**EXERCISE BRIEF**
Word for word, restate the lines of the listing below from the line with "Πολιτείες καταγράφονται μόλις 160 κρούσματα" through the line with "sunneta i da bez obzira u kojem mezhebu našao", and do not include the pictures.

**DATA FOR THE TASK**
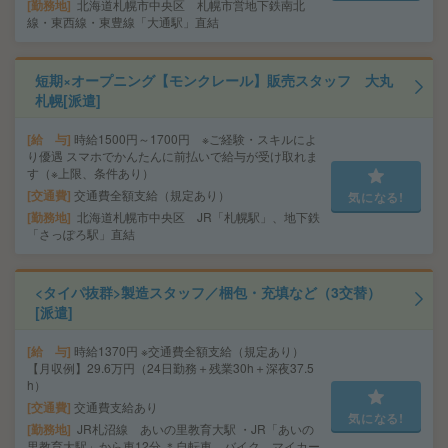
勤務地
北海道札幌市中央区 札幌市営地下鉄南北
線・東西線・東豊線「大通駅」直結
短期×オープニング【モンクレール】販売スタッフ 大丸
札幌[派遣]
給 与
時給1500円～1700円 ※ご経験・スキルによ
り優遇 スマホでかんたんに前払いで給与が受け取れま
す（※上限、条件あり）
交通費
交通費全額支給（規定あり）
気になる!
勤務地
北海道札幌市中央区 JR「札幌駅」、地下鉄
「さっぽろ駅」直結
<タイパ抜群>製造スタッフ／梱包・充填など（3交替）
[派遣]
給 与
時給1370円 ※交通費全額支給（規定あり）
【月収例】29.6万円（24日勤務＋残業30h＋深夜37.5
h）
交通費
交通費支給あり
気になる!
勤務地
JR札沼線 あいの里教育大駅 ・JR「あいの
里教育大駅」から車12分 ＊自転車、バイク、マイカー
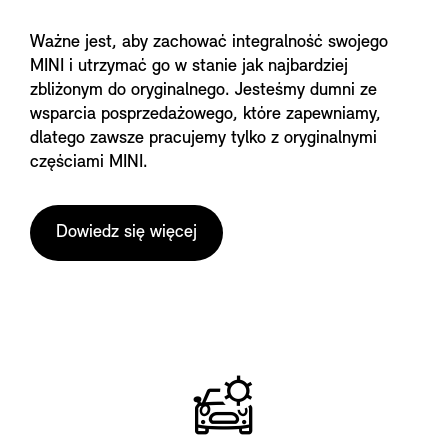
Ważne jest, aby zachować integralność swojego
MINI i utrzymać go w stanie jak najbardziej
zbliżonym do oryginalnego. Jesteśmy dumni ze
wsparcia posprzedażowego, które zapewniamy,
dlatego zawsze pracujemy tylko z oryginalnymi
częściami MINI.
Dowiedz się więcej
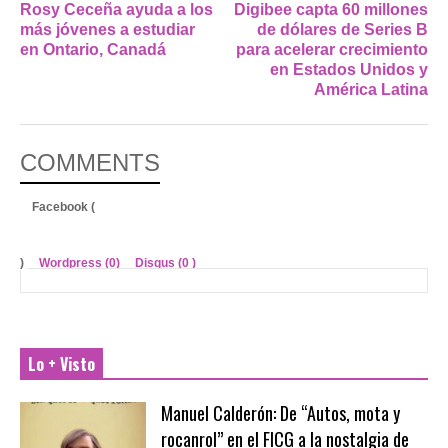
Rosy Ceceña ayuda a los
Digibee capta 60 millones
más jóvenes a estudiar
de dólares de Series B
en Ontario, Canadá
para acelerar crecimiento
en Estados Unidos y
América Latina
COMMENTS
Facebook (
)
Wordpress (0)
Disqus (
0
)
Lo + Visto
Manuel Calderón: De “Autos, mota y
rocanrol” en el FICG a la nostalgia de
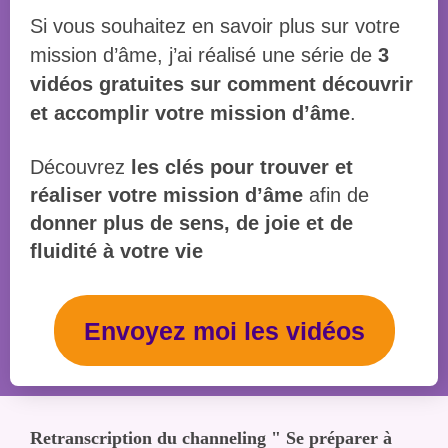
Si vous souhaitez en savoir plus sur votre
mission d’âme, j’ai réalisé une série de
3
vidéos gratuites sur comment découvrir
et accomplir votre mission d’âme
.
Découvrez
les clés pour trouver et
réaliser votre mission d’âme
afin de
donner plus de sens, de joie et de
fluidité
à votre vie
Envoyez moi les vidéos
Retranscription du channeling " Se préparer à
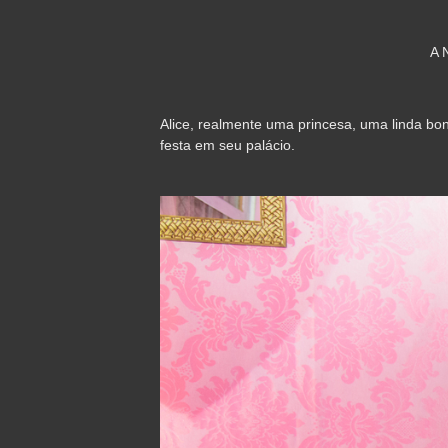
A
Alice, realmente uma princesa, uma linda bo
festa em seu palácio.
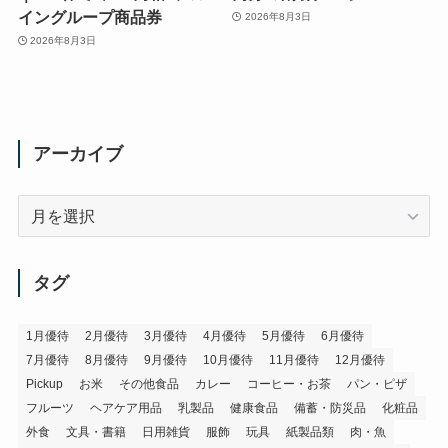
イングループ商品券
2026年8月3日
2026年8月3日
アーカイブ
ア
ー
カ
イ
タグ
ブ
1月優待
2月優待
3月優待
4月優待
5月優待
6月優待
7月優待
8月優待
9月優待
10月優待
11月優待
12月優待
Pickup
お米
その他食品
カレー
コーヒー・お茶
パン・ピザ
フルーツ
ヘアケア用品
乳製品
健康食品
備蓄・防災品
化粧品
外食
文具・書籍
日用雑貨
服飾
玩具
紙製品類
肉・魚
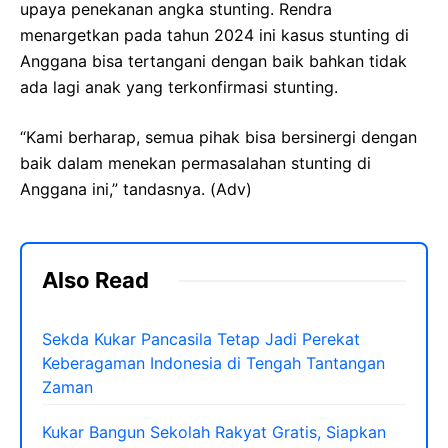
upaya penekanan angka stunting. Rendra
menargetkan pada tahun 2024 ini kasus stunting di
Anggana bisa tertangani dengan baik bahkan tidak
ada lagi anak yang terkonfirmasi stunting.
“Kami berharap, semua pihak bisa bersinergi dengan
baik dalam menekan permasalahan stunting di
Anggana ini,” tandasnya. (Adv)
Also Read
Sekda Kukar Pancasila Tetap Jadi Perekat
Keberagaman Indonesia di Tengah Tantangan
Zaman
Kukar Bangun Sekolah Rakyat Gratis, Siapkan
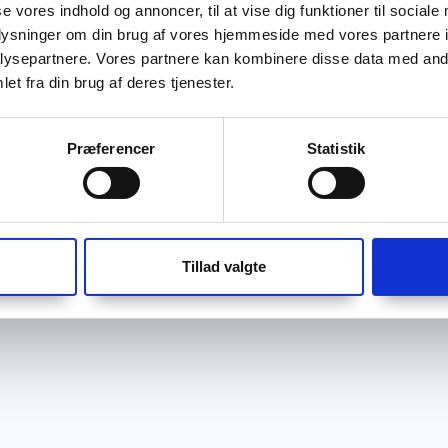
se vores indhold og annoncer, til at vise dig funktioner til sociale
oplysninger om din brug af vores hjemmeside med vores partnere i
ysepartnere. Vores partnere kan kombinere disse data med andr
et fra din brug af deres tjenester.
Præferencer
Statistik
Tillad valgte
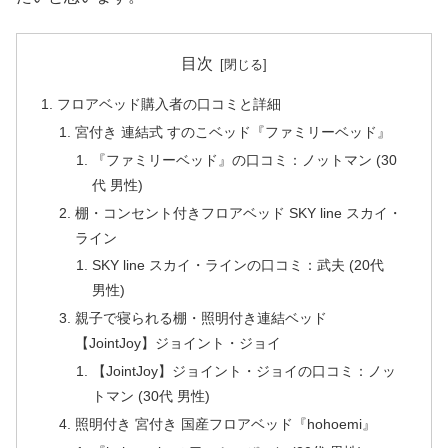
目次
フロアベッド購入者の口コミと詳細
宮付き 連結式 すのこベッド『ファミリーベッド』
『ファミリーベッド』の口コミ：ノットマン (30
代 男性)
棚・コンセント付きフロアベッド SKY line スカイ・
ライン
SKY line スカイ・ラインの口コミ：武夫 (20代
男性)
親子で寝られる棚・照明付き連結ベッド
【JointJoy】ジョイント・ジョイ
【JointJoy】ジョイント・ジョイの口コミ：ノッ
トマン (30代 男性)
照明付き 宮付き 国産フロアベッド『hohoemi』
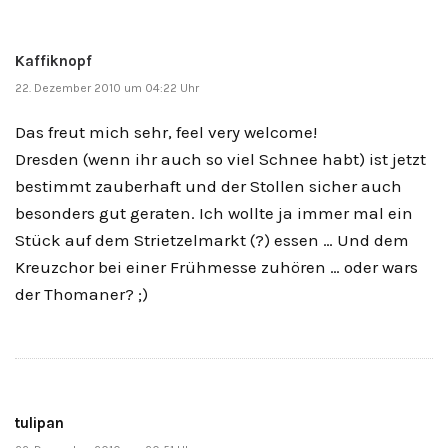
Kaffiknopf
22. Dezember 2010 um 04:22 Uhr
Das freut mich sehr, feel very welcome!
Dresden (wenn ihr auch so viel Schnee habt) ist jetzt
bestimmt zauberhaft und der Stollen sicher auch
besonders gut geraten. Ich wollte ja immer mal ein
Stück auf dem Strietzelmarkt (?) essen … Und dem
Kreuzchor bei einer Frühmesse zuhören … oder wars
der Thomaner? ;)
tulipan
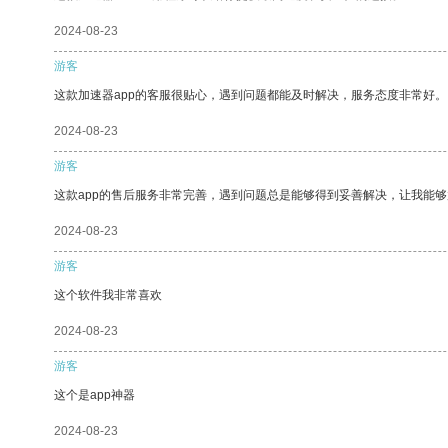
2024-08-23
游客
这款加速器app的客服很贴心，遇到问题都能及时解决，服务态度非常好。
2024-08-23
游客
这款app的售后服务非常完善，遇到问题总是能够得到妥善解决，让我能
2024-08-23
游客
这个软件我非常喜欢
2024-08-23
游客
这个是app神器
2024-08-23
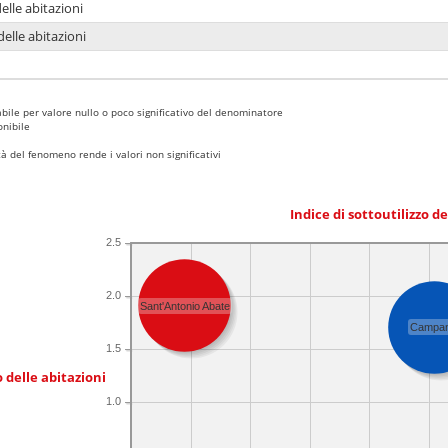
delle abitazioni
delle abitazioni
bile per valore nullo o poco significativo del denominatore
nibile
 del fenomeno rende i valori non significativi
Indice di sottoutilizzo d
2.5
2.0
Sant'Antonio Abate
Campan
1.5
 delle abitazioni
1.0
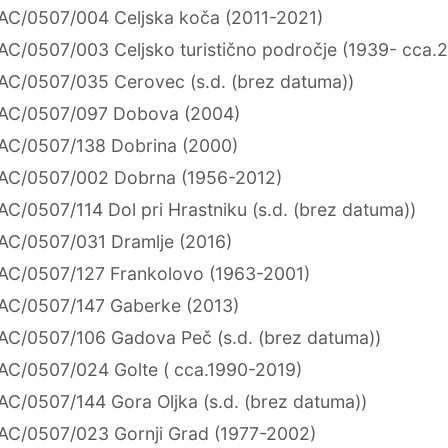
AC/0507/004 Celjska koča (2011-2021)
AC/0507/003 Celjsko turistično področje (1939- cca.
AC/0507/035 Cerovec (s.d. (brez datuma))
AC/0507/097 Dobova (2004)
AC/0507/138 Dobrina (2000)
AC/0507/002 Dobrna (1956-2012)
AC/0507/114 Dol pri Hrastniku (s.d. (brez datuma))
AC/0507/031 Dramlje (2016)
AC/0507/127 Frankolovo (1963-2001)
AC/0507/147 Gaberke (2013)
AC/0507/106 Gadova Peč (s.d. (brez datuma))
AC/0507/024 Golte ( cca.1990-2019)
AC/0507/144 Gora Oljka (s.d. (brez datuma))
AC/0507/023 Gornji Grad (1977-2002)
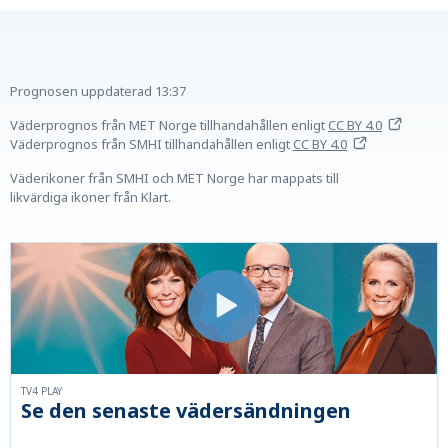
Prognosen uppdaterad
13:37
Väderprognos från MET Norge tillhandahållen
enligt
CC BY 4.0
Väderprognos från SMHI tillhandahållen
enligt
CC BY 4.0
Väderikoner från SMHI och MET Norge har mappats till
likvärdiga ikoner från Klart.
TV4 PLAY
Se den senaste vädersändningen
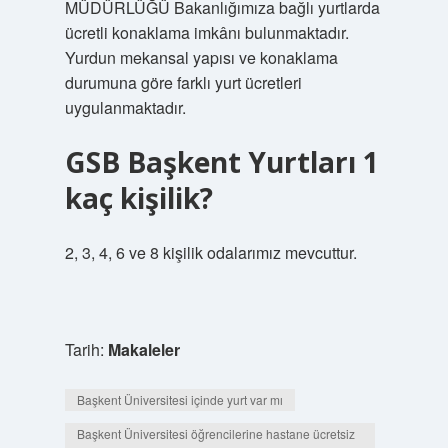
MÜDÜRLÜĞÜ Bakanlığımıza bağlı yurtlarda
ücretli konaklama imkânı bulunmaktadır.
Yurdun mekansal yapısı ve konaklama
durumuna göre farklı yurt ücretleri
uygulanmaktadır.
GSB Başkent Yurtları 1
kaç kişilik?
2, 3, 4, 6 ve 8 kişilik odalarımız mevcuttur.
Tarih:
Makaleler
Başkent Üniversitesi içinde yurt var mı
Başkent Üniversitesi öğrencilerine hastane ücretsiz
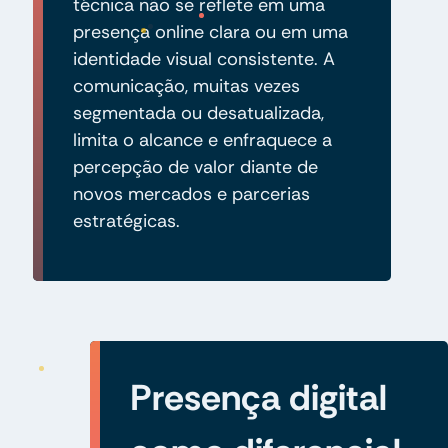
técnica não se reflete em uma
presença online clara ou em uma
identidade visual consistente. A
comunicação, muitas vezes
segmentada ou desatualizada,
limita o alcance e enfraquece a
percepção de valor diante de
novos mercados e parcerias
estratégicas.
Presença digital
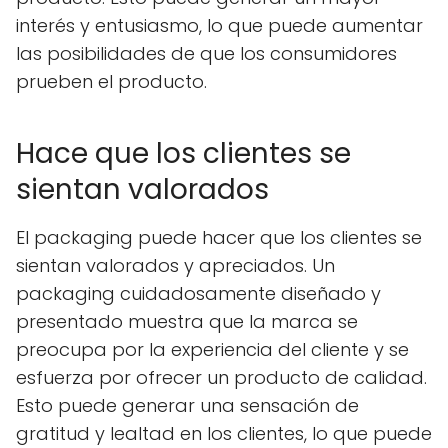
interés y entusiasmo, lo que puede aumentar
las posibilidades de que los consumidores
prueben el producto.
Hace que los clientes se
sientan valorados
El packaging puede hacer que los clientes se
sientan valorados y apreciados. Un
packaging cuidadosamente diseñado y
presentado muestra que la marca se
preocupa por la experiencia del cliente y se
esfuerza por ofrecer un producto de calidad.
Esto puede generar una sensación de
gratitud y lealtad en los clientes, lo que puede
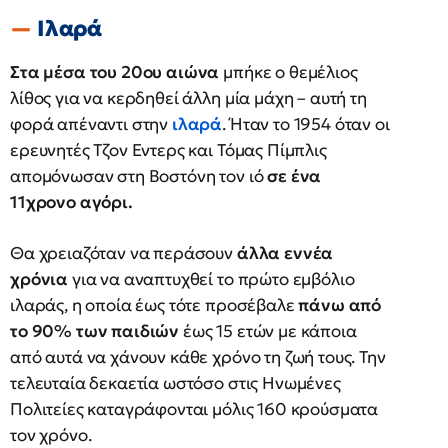
Ιλαρά
Στα μέσα του 20ου αιώνα
μπήκε ο θεμέλιος
λίθος για να κερδηθεί άλλη μία μάχη – αυτή τη
φορά απέναντι στην
ιλαρά
. Ήταν το 1954 όταν οι
ερευνητές Τζον Εντερς και Τόμας Πίμπλις
απομόνωσαν στη Βοστόνη τον ιό
σε ένα
11χρονο αγόρι.
Θα χρειαζόταν να περάσουν
άλλα εννέα
χρόνια
για να αναπτυχθεί το πρώτο εμβόλιο
ιλαράς, η οποία έως τότε προσέβαλε
πάνω από
το 90% των παιδιών
έως 15 ετών με κάποια
από αυτά να χάνουν κάθε χρόνο τη ζωή τους. Την
τελευταία δεκαετία ωστόσο στις Ηνωμένες
Πολιτείες καταγράφονται μόλις 160 κρούσματα
τον χρόνο.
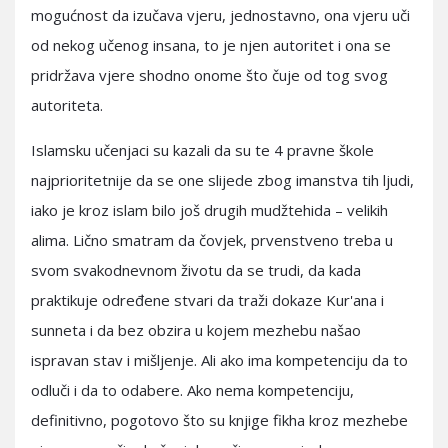
mogućnost da izučava vjeru, jednostavno, ona vjeru uči
od nekog učenog insana, to je njen autoritet i ona se
pridržava vjere shodno onome što čuje od tog svog
autoriteta.
Islamsku učenjaci su kazali da su te 4 pravne škole
najprioritetnije da se one slijede zbog imanstva tih ljudi,
iako je kroz islam bilo još drugih mudžtehida – velikih
alima. Lično smatram da čovjek, prvenstveno treba u
svom svakodnevnom životu da se trudi, da kada
praktikuje određene stvari da traži dokaze Kur'ana i
sunneta i da bez obzira u kojem mezhebu našao
ispravan stav i mišljenje. Ali ako ima kompetenciju da to
odluči i da to odabere. Ako nema kompetenciju,
definitivno, pogotovo što su knjige fikha kroz mezhebe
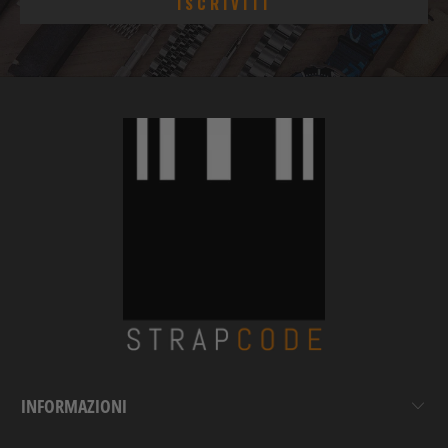
INFORMAZIONI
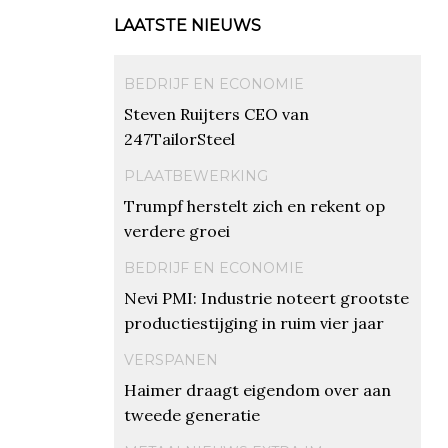
LAATSTE NIEUWS
BEDRIJF EN ECONOMIE
Steven Ruijters CEO van
247TailorSteel
PLAATBEWERKING
Trumpf herstelt zich en rekent op
verdere groei
BEDRIJF EN ECONOMIE
Nevi PMI: Industrie noteert grootste
productiestijging in ruim vier jaar
VERSPANEN
Haimer draagt eigendom over aan
tweede generatie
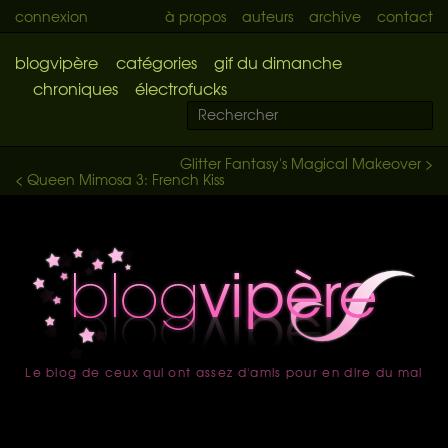
connexion
à propos
auteurs
archive
contact
blogvipère
catégories
gif du dimanche
chroniques
électrofucks
Glitter Fantasy's Magical Makeover >
< Queen Mimosa 3: French Kiss
Le blog de ceux qui ont assez d'amis pour en dire du mal
accueil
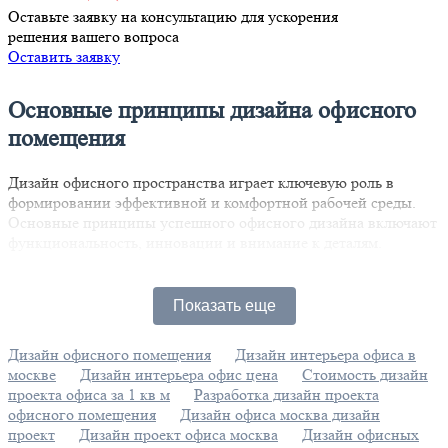
Оставьте заявку на консультацию для ускорения
решения вашего вопроса
Оставить заявку
Основные принципы дизайна офисного
помещения
Дизайн офисного пространства играет ключевую роль в
формировании эффективной и комфортной рабочей среды.
Основные принципы успешного офисного дизайна включают
функциональность, инновации и внимание к деталям.
Функциональность — это основа, на которой строится любое
рабочее пространство. Офис должен быть организован так,
Показать еще
чтобы облегчать выполнение задач и обеспечивать комфорт
для сотрудников. Каждая зона должна выполнять свою
Дизайн офисного помещения
Дизайн интерьера офиса в
уникальную роль: от мест для совместной работы до
москве
Дизайн интерьера офис цена
Стоимость дизайн
уединенных уголков для концентрации.
проекта офиса за 1 кв м
Разработка дизайн проекта
Освещение существенно влияет на атмосферу офиса.
офисного помещения
Дизайн офиса москва дизайн
Правильное распределение света не только повышает
проект
Дизайн проект офиса москва
Дизайн офисных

**ANSWER SECTION**
Πολιτείες καταγράφονται μόλις 160 κρούσματα
τον χρόνο.
mogućnost da izučava vjeru, jednostavno, ona vjeru uči
od nekog učenog insana, to je njen autoritet i ona se
pridržava vjere shodno onome što čuje od tog svog
autoriteta.
Islamsku učenjaci su kazali da su te 4 pravne škole
najprioritetnije da se one slijede zbog imanstva tih ljudi,
iako je kroz islam bilo još drugih mudžtehida – velikih
alima. Lično smatram da čovjek, prvenstveno treba u
svom svakodnevnom životu da se trudi, da kada
praktikuje određene stvari da traži dokaze Kur'ana i
sunneta i da bez obzira u kojem mezhebu našao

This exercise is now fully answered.